DATA SUPPLIED.
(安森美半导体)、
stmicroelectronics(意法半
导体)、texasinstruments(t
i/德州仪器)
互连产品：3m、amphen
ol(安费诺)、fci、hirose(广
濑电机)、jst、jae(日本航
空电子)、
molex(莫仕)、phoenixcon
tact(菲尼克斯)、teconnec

EXERCISE DETAILS. What you return must be the line that contains "ol(安费诺)、fci、hirose(广" followed by every remaining line of the material, all exactly as written and nothing more.

RESULT.
ol(安费诺)、fci、hirose(广
濑电机)、jst、jae(日本航
空电子)、
molex(莫仕)、phoenixcon
tact(菲尼克斯)、teconnec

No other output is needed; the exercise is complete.